April 17 (Bloomberg) -- Infineon Technologies AG, which gets more than 40 percent of its revenue from chips for the automotive industry, fell to the lowest level in five months after European car sales slumped in March.
Infineon dropped as much as 3.8 percent to 5.49 euros. The Neubiberg, Germany-based company says it’s the second-biggest supplier of chips used in control functions from fuel injection and interior lighting, behind Japan’s Renesas Electronics Corp.

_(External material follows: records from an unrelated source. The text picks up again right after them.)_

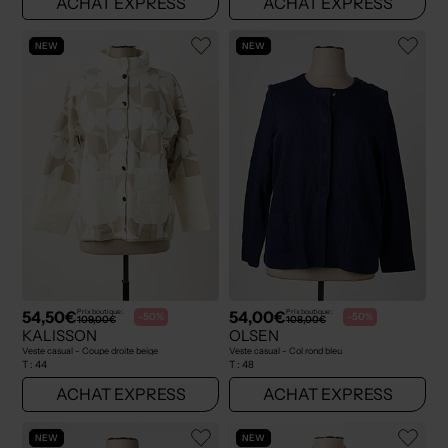
ACHAT EXPRESS
ACHAT EXPRESS
NEW
NEW
54,50€
54,00€
Prix boutique :
Prix boutique :
-50%
-50%
109,00€
108,00€
KALISSON
OLSEN
Veste casual - Coupe droite beige
Veste casual - Col rond bleu
T :
44
T :
48
ACHAT EXPRESS
ACHAT EXPRESS
NEW
NEW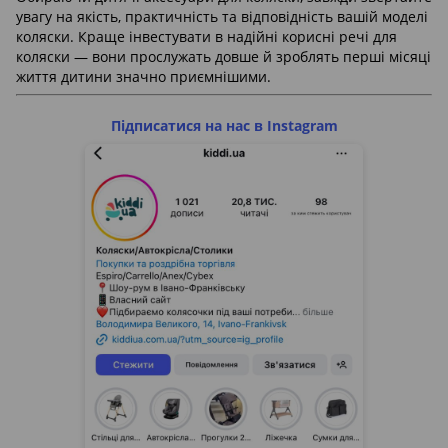
увагу на якість, практичність та відповідність вашій моделі
коляски. Краще інвестувати в надійні корисні речі для
коляски — вони прослужать довше й зроблять перші місяці
життя дитини значно приємнішими.
Підписатися на нас в Instagram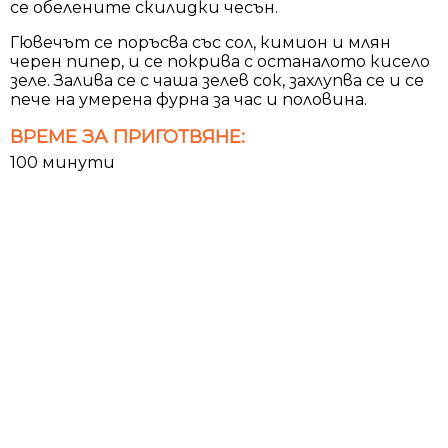
се обелените скилидки чесън.
Гювечът се поръсва със сол, кимион и млян
черен пипер, и се покрива с останалото кисело
зеле. Залива се с чаша зелев сок, захлупва се и се
пече на умерена фурна за час и половина.
ВРЕМЕ ЗА ПРИГОТВЯНЕ:
100 минути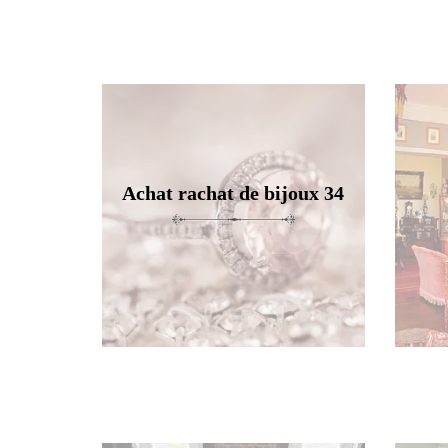
Achat rachat de bijoux 34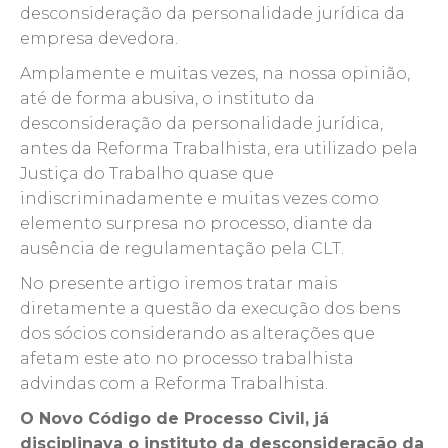
desconsideração da personalidade jurídica da
empresa devedora.
Amplamente e muitas vezes, na nossa opinião,
até de forma abusiva, o instituto da
desconsideração da personalidade jurídica,
antes da Reforma Trabalhista, era utilizado pela
Justiça do Trabalho quase que
indiscriminadamente e muitas vezes como
elemento surpresa no processo, diante da
ausência de regulamentação pela CLT.
No presente artigo iremos tratar mais
diretamente a questão da execução dos bens
dos sócios considerando as alterações que
afetam este ato no processo trabalhista
advindas com a Reforma Trabalhista.
O Novo Código de Processo Civil, já
disciplinava o instituto da desconsideração da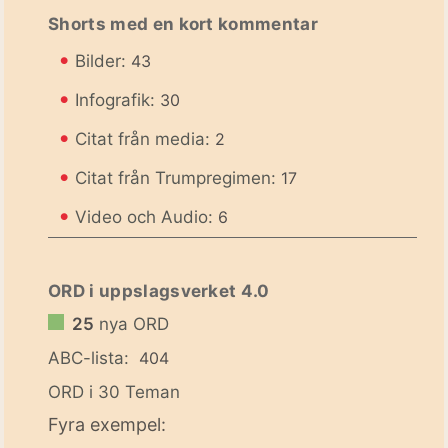
Shorts med en kort kommentar
•
Bilder:
43
•
Infografik:
30
•
Citat från media:
2
•
Citat från Trumpregimen:
17
•
Video och Audio:
6
ORD i uppslagsverket 4.0
25
nya ORD
ABC-lista:
404
ORD i 30 Teman
Fyra exempel: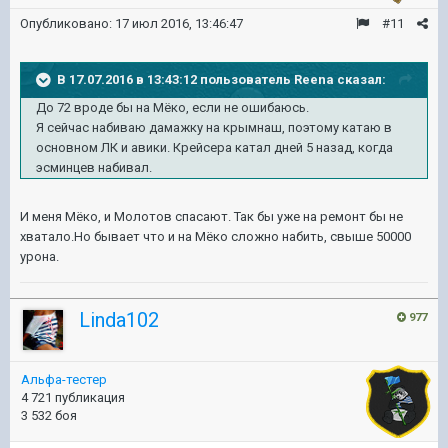
Опубликовано:
17 июл 2016, 13:46:47
#11
В 17.07.2016 в 13:43:12 пользователь Reena сказал:
До 72 вроде бы на Мёко, если не ошибаюсь.
Я сейчас набиваю дамажку на крымнаш, поэтому катаю в
основном ЛК и авики. Крейсера катал дней 5 назад, когда
эсминцев набивал.
И меня Мёко, и Молотов спасают. Так бы уже на ремонт бы не
хватало.Но бывает что и на Мёко сложно набить, свыше 50000
урона.
Linda102
977
Альфа-тестер
4 721 публикация
3 532 боя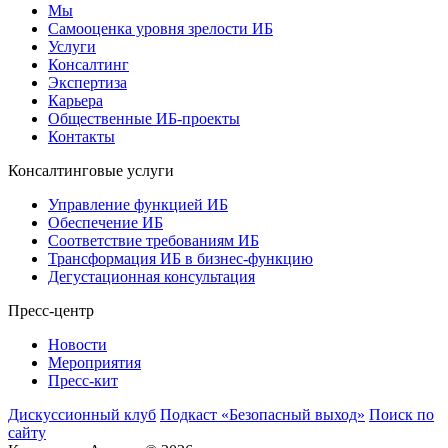
Мы
Самооценка уровня зрелости ИБ
Услуги
Консалтинг
Экспертиза
Карьера
Общественные ИБ-проекты
Контакты
Консалтинговые услуги
Управление функцией ИБ
Обеспечение ИБ
Соответствие требованиям ИБ
Трансформация ИБ в бизнес-функцию
Дегустационная консультация
Пресс-центр
Новости
Мероприятия
Пресс-кит
Дискуссионный клуб
Подкаст «Безопасный выход»
Поиск по
сайту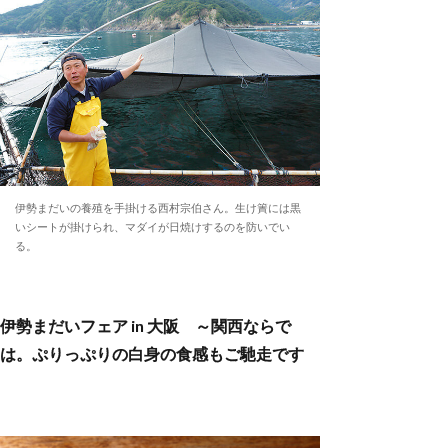
伊勢まだいの養殖を手掛ける西村宗伯さん。生け簀には黒
いシートが掛けられ、マダイが日焼けするのを防いでい
る。
伊勢まだいフェア in 大阪 ～関西ならで
は。ぷりっぷりの白身の食感もご馳走です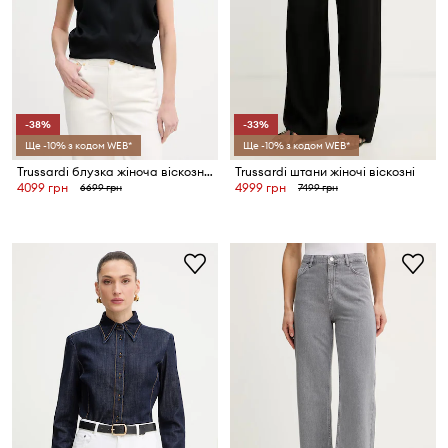
-38%
-33%
Ще -10% з кодом WEB*
Ще -10% з кодом WEB*
Trussardi блузка жіноча віскозна
Trussardi штани жіночі віскозні
4099 грн
4999 грн
6699 грн
7499 грн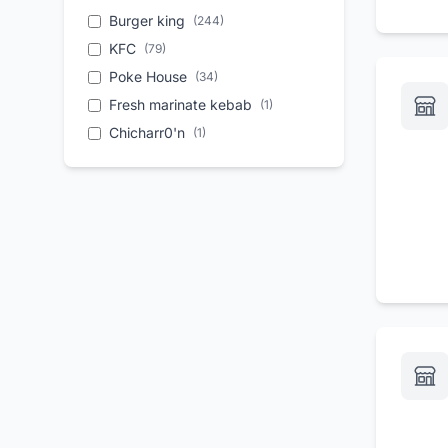
Servizio di catering
(
12
)
Burger king
(
244
)
Prima colazione
(
10
)
KFC
(
79
)
Apericena
(
8
)
Poke House
(
34
)
Parcheggio
(
7
)
Fresh marinate kebab
(
1
)
Pranzi di lavoro
(
7
)
Chicharr0'n
(
1
)
Feste private
(
7
)
Enpanadas
(
1
)
Gastronomia
(
5
)
Enpanadas colombiana
(
1
)
Colazioni di lavoro
(
5
)
Tequenos
(
1
)
Buffet
(
5
)
Empanadas colombiana
(
1
)
Pizza a pranzo
(
5
)
Enpanadas argentinas
(
1
)
Pizza a domicilio
(
5
)
Arepas rellenas de queso o
Consegna a domicilio di
(
1
)
(
5
)
carne
hamburger
Coxinha
(
1
)
Organizzazione di feste
(
4
)
Kibe
(
1
)
Menu per bambini
(
4
)
Pan de queso
(
1
)
Pizzeria con forno a legna
(
4
)
Salchipapa
(
1
)
srv_1757429933706_ylv7tbsa0
(
4
)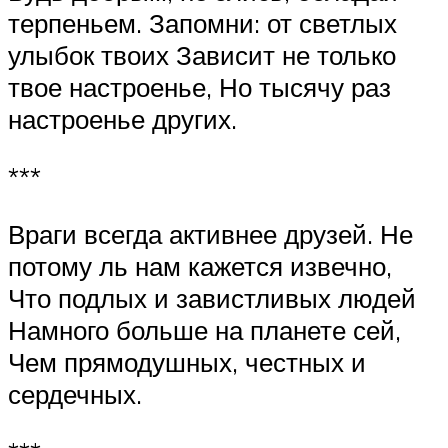
терпеньем. Запомни: от светлых
улыбок твоих Зависит не только
твое настроенье, Но тысячу раз
настроенье других.
***
Враги всегда активнее друзей. Не
потому ль нам кажется извечно,
Что подлых и завистливых людей
Намного больше на планете сей,
Чем прямодушных, честных и
сердечных.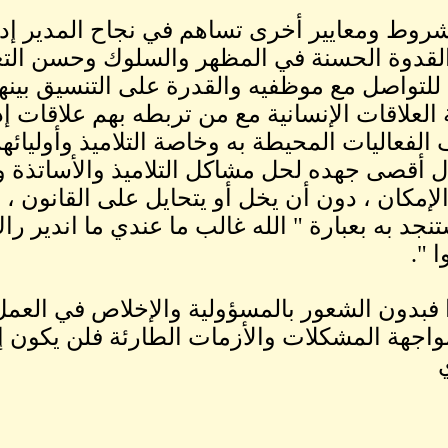
روط ومعايير أخرى تساهم في نجاح المدير إدا
القدوة الحسنة في المظهر والسلوك وحسن التعا
 للتواصل مع موظفيه والقدرة على التنسيق بين
 العلاقات الإنسانية مع من تربطه بهم علاقات إد
الفعاليات المحيطة به وخاصة التلاميذ وأوليا
ل أقصى جهده لحل مشاكل التلاميذ والأساتذة 
لإمكان ، دون أن يخل أو يتحايل على القانون ، و
نجد به بعبارة " الله غالب ما عندي ما اندير را
 ".
 فبدون الشعور بالمسؤولية والإخلاص في العمل 
اجهة المشكلات والأزمات الطارئة فلن يكون إلا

European car sales are sliding to a 20-year low after registrations fell 10 percent to 1.35 million vehicles in March, the 18th consecutive monthly drop, with Germany’s market shrinking 17 percent, according to the European Automobile Manufacturers’ Association. Volkswagen AG, Bayerische Motoren Werke AG and Daimler AG, which last year shrugged off Europe’s decline, are forecasting flat 2013 earnings as investor confidence falls in Germany, the region’s biggest economy.
Infineon shares have fallen about 9 percent since April 12, when Volkswagen reported slower deliveries. The stock has fallen 26 percent in the past 12 months, cutting the chipmaker’s market value to 6 billion euros ($7.9 billion).
Dialog Semiconductor Plc, another chipmaker that supplies to the automotive industry, fell 6 percent to 9.82 euros.